CMS has delayed implementation of its contentious breakthrough payment rule until December 15, 2021. The Medicare Coverage of Innovative Technology (MCIT) initiative would give breakthrough devices Medicare reimbursement automatically on the day they are approved or cleared by FDA. Medtech manufacturers pushed for MCIT but high-profile detractors such as health insurance lobby America’s Health Insurance Plans, as well as some doctor groups, drove CMS to delay implementation. The agency said it shares concerns that MCIT could be “problematic in ensuring these devices are demonstrating value and do not have additional risks for Medicare beneficiaries.”
January 2021 Rule
The rule sought to established the MCIT pathway to provide beneficiaries nationwide with faster access to new, innovative medical devices designated as breakthrough devices by the FDA. It additionally aimed to implement a codified regulatory standard that must be used in determining whether all items and services satisfy Medicare’s reasonable-and-necessary requirement.
Under the January 2021 rule, the regulatory changes were originally scheduled to take effect on March 15, 2021. However, following a change in presidential administration, the January 2021 rule became subject to a regulatory freeze. On March 17, 2021, CMS published an interim final rule that delayed the effective date of the January 2021 rule until May 15, 2021, and provided a new comment period to solicit additional feedback. Now, with the considerable length of the most recent delay, CMS will have ample time to evaluate the planned regulatory changes and address any issues raised in stakeholders’ submitted comments. It is also possible that CMS may ultimately rescind the January 2021 Rule entirely.
More on the Pathway
In 2016, Congress passed the 21st Century Cures Act, which codified a new pathway for the FDA to expedite the development, assessment, and review for market approval of innovative medical devices and diagnostic tests via a special “breakthrough” designation. However, Congress did not expressly create a corresponding pathway for CMS to expedite coverage of such breakthrough technologies for Medicare beneficiaries. As a result, even after FDA approval or clearance, Medicare beneficiaries often wait years before being able to take advantage of breakthrough medical technologies and therapies.
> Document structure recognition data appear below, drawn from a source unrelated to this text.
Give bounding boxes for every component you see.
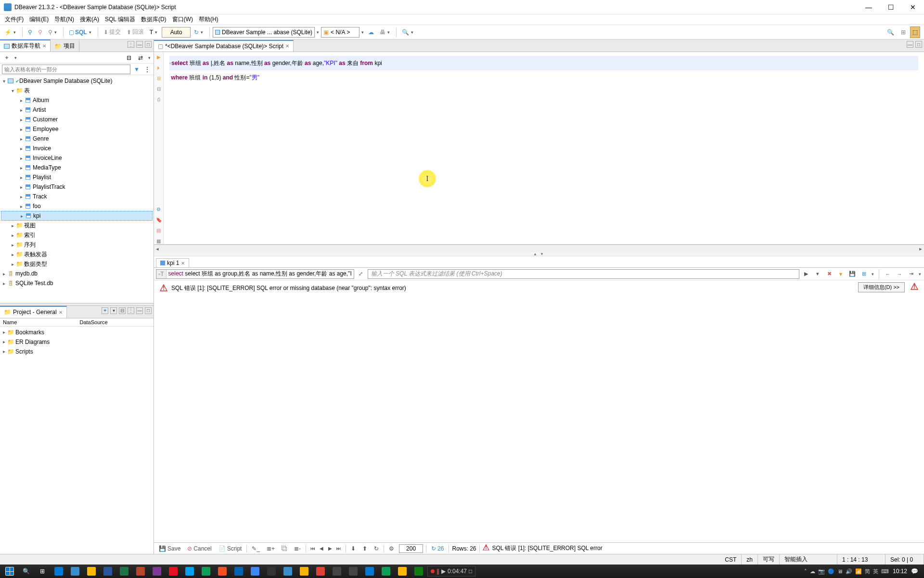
- page-size-input[interactable]: [399, 544, 423, 553]
- tray-up-icon[interactable]: ˄: [804, 568, 807, 575]
- tree-folder[interactable]: 索引: [24, 231, 36, 239]
- tree-table[interactable]: Artist: [33, 106, 46, 113]
- editor-tab-script[interactable]: ▢ *<DBeaver Sample Database (SQLite)> Sc…: [154, 40, 294, 52]
- export-button[interactable]: ⬇: [349, 545, 358, 552]
- menu-navigate[interactable]: 导航(N): [51, 14, 77, 25]
- minimize-button[interactable]: —: [858, 0, 880, 14]
- view-menu-button[interactable]: ⋮: [128, 41, 134, 48]
- quick-search-button[interactable]: 🔍: [885, 26, 897, 38]
- tree-folder[interactable]: 序列: [24, 241, 36, 249]
- tree-table[interactable]: Album: [33, 97, 49, 104]
- new-connection-button[interactable]: ⚡▾: [2, 26, 19, 38]
- tree-table[interactable]: Invoice: [33, 145, 51, 152]
- executed-sql-display[interactable]: ▫T select select 班组 as group,姓名 as name,…: [156, 269, 354, 279]
- minimize-editor-button[interactable]: ―: [907, 41, 913, 48]
- project-item[interactable]: Bookmarks: [15, 329, 44, 336]
- column-name[interactable]: Name: [0, 318, 77, 326]
- menu-sql-editor[interactable]: SQL 编辑器: [102, 14, 138, 25]
- taskbar-app[interactable]: [329, 565, 345, 577]
- taskbar-app[interactable]: [51, 565, 66, 577]
- maximize-button[interactable]: ☐: [880, 0, 902, 14]
- apply-filter-button[interactable]: ▶: [801, 269, 811, 279]
- settings-button[interactable]: ⚙: [387, 545, 396, 552]
- tree-table[interactable]: InvoiceLine: [33, 155, 62, 161]
- result-tab-kpi1[interactable]: kpi 1 ✕: [156, 258, 189, 267]
- close-tab-icon[interactable]: ✕: [285, 43, 289, 49]
- project-tree[interactable]: ▸📁Bookmarks ▸📁ER Diagrams ▸📁Scripts: [0, 327, 154, 554]
- menu-file[interactable]: 文件(F): [2, 14, 26, 25]
- tree-table-kpi[interactable]: kpi: [33, 212, 40, 219]
- tree-table[interactable]: MediaType: [33, 164, 61, 171]
- script-button[interactable]: 📄Script: [217, 545, 244, 552]
- filter-history-button[interactable]: ▾: [813, 269, 822, 279]
- explain-plan-button[interactable]: ⊞: [155, 75, 162, 82]
- project-item[interactable]: ER Diagrams: [15, 339, 50, 345]
- system-tray[interactable]: ˄ ☁ 📷 🔵 🖥 🔊 📶 简 英 ⌨: [804, 568, 889, 575]
- maximize-panel-button[interactable]: □: [145, 41, 152, 48]
- collapse-button[interactable]: ⊟: [119, 307, 126, 314]
- search-button[interactable]: 🔍: [18, 565, 34, 577]
- nav-back-button[interactable]: ←: [883, 269, 893, 279]
- taskbar-app[interactable]: [100, 565, 116, 577]
- tab-database-navigator[interactable]: 数据库导航 ✕: [0, 39, 51, 52]
- connection-dropdown[interactable]: ▾: [316, 30, 320, 35]
- print-button[interactable]: 🖶▾: [377, 26, 393, 38]
- maximize-panel-button[interactable]: □: [145, 307, 152, 314]
- menu-database[interactable]: 数据库(D): [138, 14, 169, 25]
- ime-indicator[interactable]: 简: [865, 568, 870, 575]
- duplicate-row-button[interactable]: ⿻: [280, 545, 289, 552]
- settings-button[interactable]: ⚙: [155, 206, 162, 213]
- nav-end-button[interactable]: ⇥: [906, 269, 916, 279]
- taskbar-app[interactable]: [378, 565, 394, 577]
- taskbar-app[interactable]: [84, 565, 99, 577]
- connect-button[interactable]: ⚲: [26, 26, 35, 38]
- tab-project[interactable]: 📁 Project - General ✕: [0, 306, 67, 318]
- tree-connection[interactable]: DBeaver Sample Database (SQLite): [19, 78, 112, 84]
- save-button[interactable]: 💾Save: [157, 545, 182, 552]
- disconnect-button[interactable]: ⚲: [36, 26, 45, 38]
- sql-editor-button[interactable]: ▢SQL▾: [66, 26, 95, 38]
- add-row-button[interactable]: ≣+: [265, 545, 277, 552]
- sql-editor[interactable]: ▫select 班组 as |,姓名 as name,性别 as gender,…: [164, 52, 924, 244]
- taskbar-app[interactable]: [182, 565, 197, 577]
- menu-window[interactable]: 窗口(W): [169, 14, 196, 25]
- schema-selector[interactable]: ▣< N/A >: [321, 27, 359, 38]
- taskbar-app[interactable]: [296, 565, 312, 577]
- cloud-button[interactable]: ☁: [366, 26, 376, 38]
- tray-icon[interactable]: 📷: [818, 568, 825, 575]
- tree-folder[interactable]: 表触发器: [24, 250, 47, 259]
- filter-expression-input[interactable]: 输入一个 SQL 表达式来过滤结果 (使用 Ctrl+Space): [368, 269, 799, 279]
- show-panel-button[interactable]: ▤: [155, 227, 162, 234]
- minimize-panel-button[interactable]: ―: [136, 307, 143, 314]
- run-statement-button[interactable]: ▶: [155, 54, 162, 61]
- menu-edit[interactable]: 编辑(E): [26, 14, 51, 25]
- config-button[interactable]: ✦: [102, 307, 108, 314]
- tree-folder[interactable]: 数据类型: [24, 260, 47, 268]
- taskbar-app[interactable]: [247, 565, 263, 577]
- taskbar-app[interactable]: [67, 565, 83, 577]
- taskbar-app[interactable]: [411, 565, 426, 577]
- taskbar-app[interactable]: [116, 565, 132, 577]
- tray-icon[interactable]: ☁: [810, 568, 815, 575]
- tree-table[interactable]: Genre: [33, 135, 49, 142]
- delete-row-button[interactable]: ≣-: [292, 545, 303, 552]
- tray-icon[interactable]: 🖥: [837, 568, 843, 574]
- taskbar-app[interactable]: [149, 565, 165, 577]
- taskbar-app[interactable]: [280, 565, 295, 577]
- table-filter-input[interactable]: [2, 65, 130, 74]
- ime-lang[interactable]: 英: [873, 568, 878, 575]
- tree-connection[interactable]: mydb.db: [15, 270, 38, 277]
- rollback-button[interactable]: ⬆回滚: [124, 26, 146, 38]
- taskbar-app[interactable]: [264, 565, 279, 577]
- tree-table[interactable]: Customer: [33, 116, 58, 123]
- close-result-tab-icon[interactable]: ✕: [181, 261, 185, 266]
- load-plan-button[interactable]: ⎙: [155, 96, 162, 103]
- start-button[interactable]: [2, 565, 17, 577]
- tree-table[interactable]: Track: [33, 193, 47, 200]
- transaction-log-button[interactable]: ↻▾: [192, 26, 206, 38]
- ime-icon[interactable]: ⌨: [881, 568, 889, 575]
- nav-next-button[interactable]: ▶: [326, 545, 334, 552]
- schema-dropdown[interactable]: ▾: [360, 30, 365, 35]
- taskbar-app[interactable]: [346, 565, 361, 577]
- auto-commit-select[interactable]: Auto: [162, 27, 191, 38]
The January 2021 rule’s new MCIT pathway, which is voluntary for device manufacturers, would bridge the gap between FDA approval and Medicare coverage. It would provide Medicare beneficiaries with immediate national coverage for four years for any new medical device or diagnostic test designated as a “breakthrough” medical technology and deemed safe and effective by FDA, and then would require CMS and manufacturers to work together to identify and develop any additional data necessary to make a permanent coverage decision after the four-year coverage period expires. Specifically, at the end of the MCIT pathway, a breakthrough technology would either have a favorable National Coverage Determination (NCD), a non-coverage NCD, or coverage decided by a Medicare Administrative Contractor.